Mansur’s hand was on her shoulder. “This man is saying Simon was murdered.”

It took a minute, then she was on her feet. “No.” She was facing Picot. “It was an accident. That man, the waterman, told Gyltha it was an accident.”

“He’d found the tallies, woman, he knew who it was.” Sir Rowley clenched his teeth with exasperation, then began to speak slowly. “Listen to me. Are you listening?”

“Yes.”

“He came late to Joscelin’s feast. Are you hearing me?”

“Yes,” she said, “I saw him.”

“He came to the top table to make his apologies for being late. The marshal showed him to his place, but as he went by me, he stopped and patted a wallet on his belt. And he said…Are you listening? He said, ‘We have him, Sir Rowley. I have found the tallies.’ He spoke low, but that’s what he said.”

“‘We have him, Sir Rowley,’” Adelia repeated.

“That’s what he said. I’ve this minute seen his body. There’s no wallet on his belt. He was killed for it.”

Adelia heard Matilda B. squeaking with distress, Gyltha uttering a moan. Were she and Picot speaking English? They must be.

“Why should he tell you that?” she asked.

“Great heavens, woman, we’d been attending to it together all day. It was inconceivable that the only debt tallies were those that were burnt. The damned Jews could have laid their hands on them any day if they’d only realized it; they were with Chaim’s banker.”

“Don’t you say that about them.” She had a hand on his chest and was pushing him. “Don’t say it. Simon was a Jew.”

“Exactly.” He caught her hands. “It’s because he was a Jew that you must come with me now and examine his body before the Jews get hold of it.” He saw her expression and stayed remorseless. “What happened to him. When. From that, with even more luck, we may be able to deduce who. You taught me that.”

“He was my friend,” she said. “I cannot.” Her soul rebelled at the thought, and so would Simon’s-to be exposed, fingered, cut, and by her. Autopsy was against Jewish law in any case. She would defy the Christian Church any day, but, for Simon’s dear sake, she would not offend the Jewish.

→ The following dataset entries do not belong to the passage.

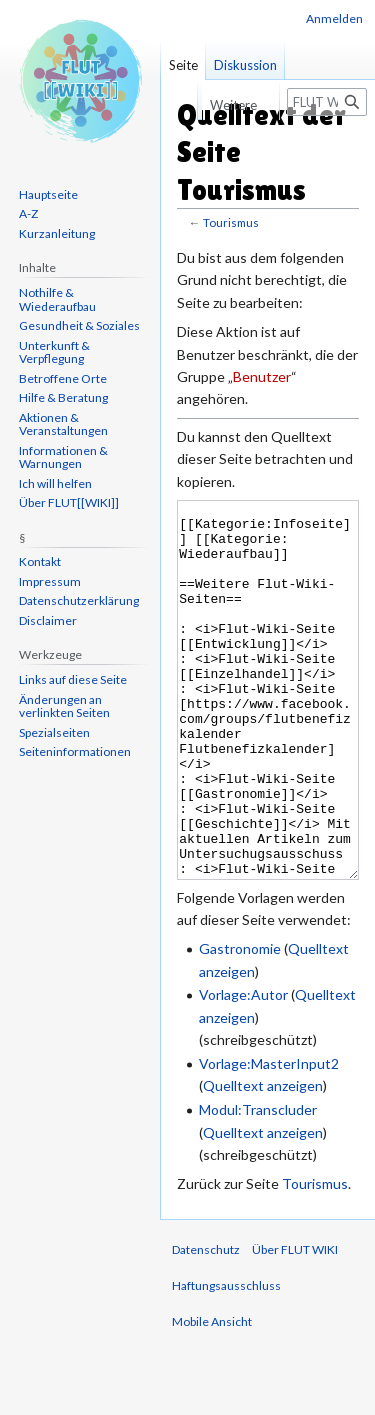  I want to click on Über FLUT WIKI, so click(295, 1324).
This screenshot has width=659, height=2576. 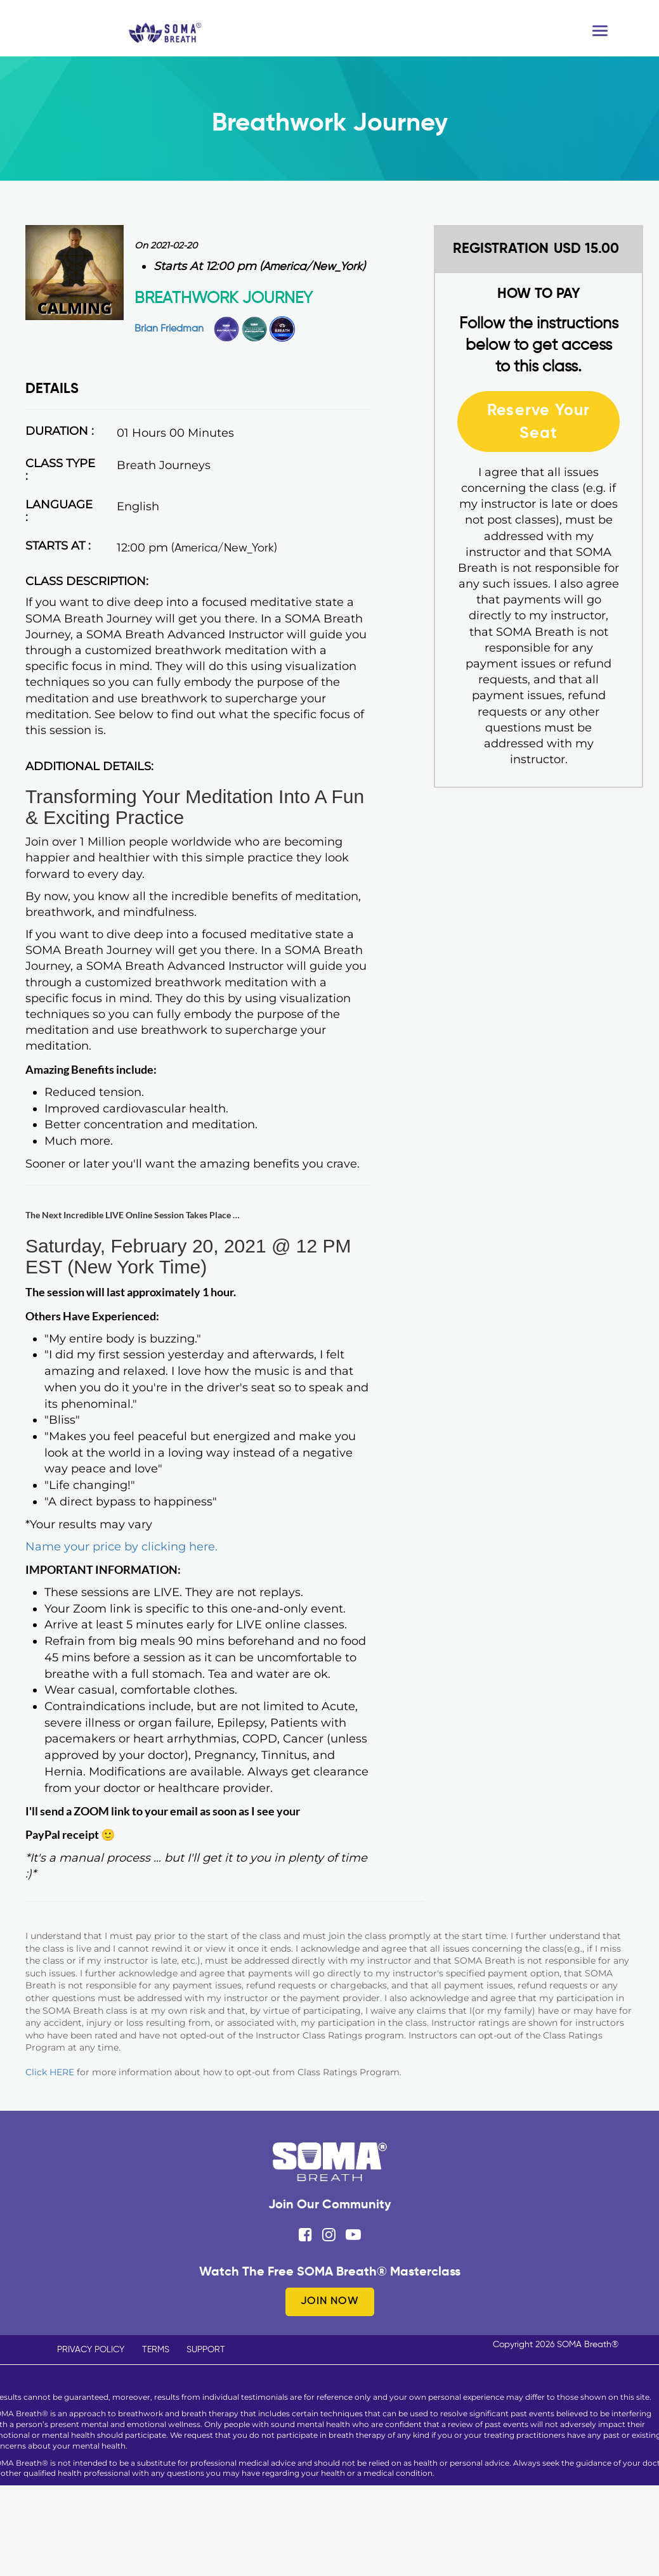 I want to click on SUPPORT, so click(x=205, y=2349).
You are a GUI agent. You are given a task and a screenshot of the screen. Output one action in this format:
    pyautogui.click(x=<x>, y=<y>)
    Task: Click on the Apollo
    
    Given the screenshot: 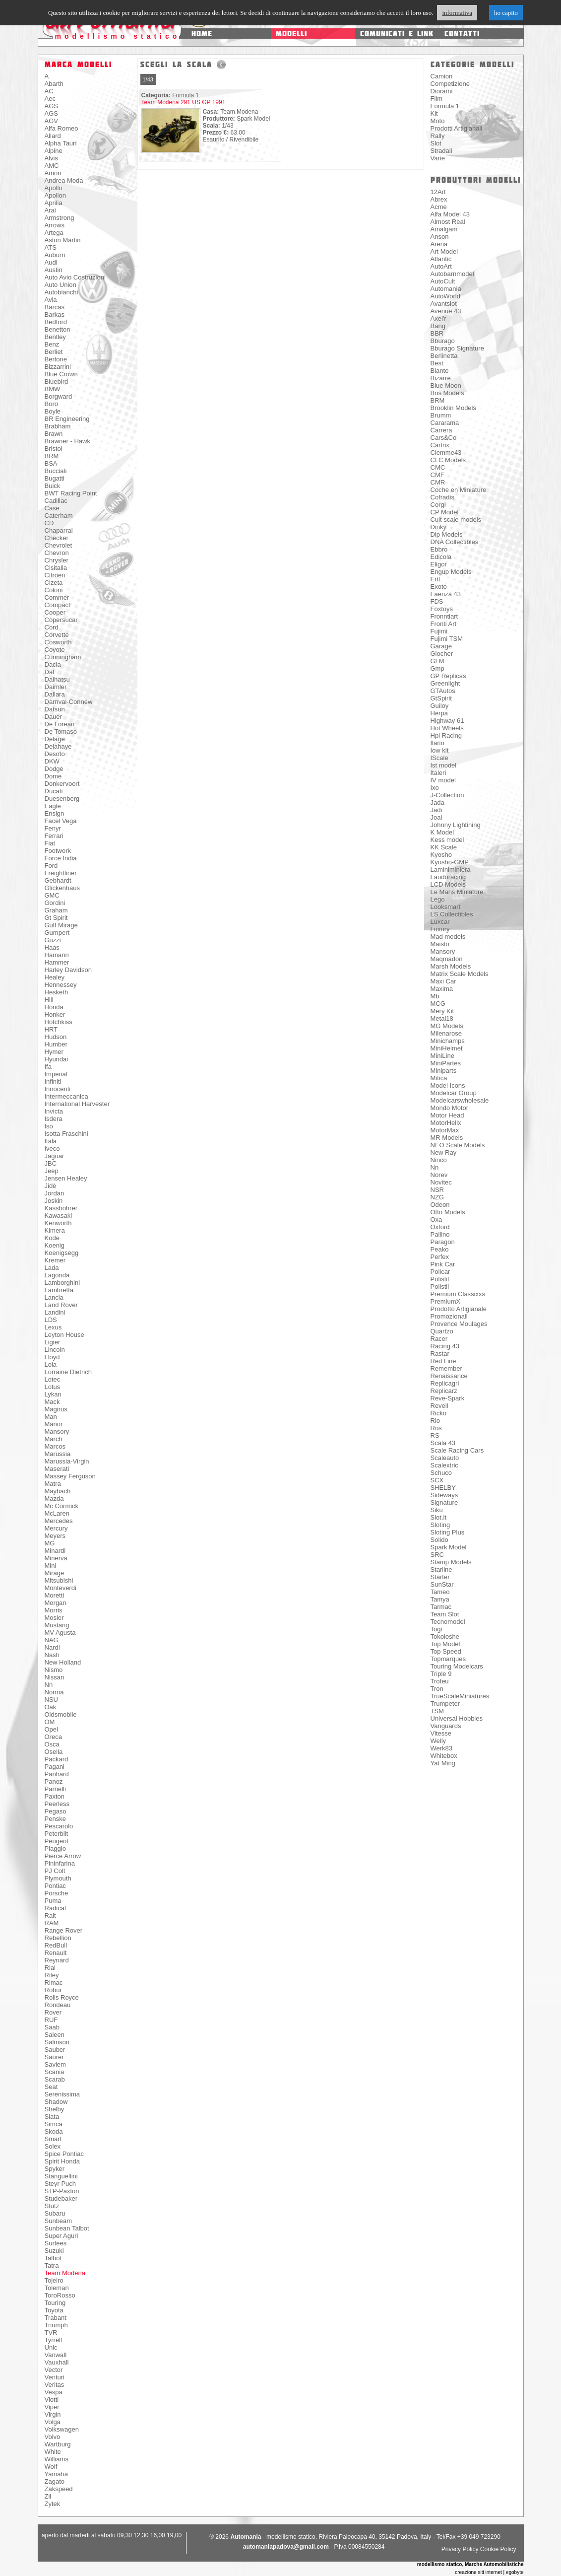 What is the action you would take?
    pyautogui.click(x=53, y=188)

Gyltha stepped in between them to peer carefully into the tax collector’s face. “What you’re saying. Master Simon was killed by him as killed the children? Is that right?”

“Yes, yes.”

“And she can tell from looking at his poor corpse?”

Sir Rowley recognized an ally and nodded. “She might.”

Gyltha addressed Matilda B. “Get her cloak.” And to Adelia, “We’ll go together.” And to Ulf, “You stay here, boy. Give the Matildas a hand.”

Between them, with Mansur and the Safeguard following, Adelia was hustled through the streets toward the bridge. She was still gabbling her protest. “It can’t have been the killer. He only attacks the defenseless. This is different, this is…” She slowed as she tried to think what it was. “This is everyday awfulness.”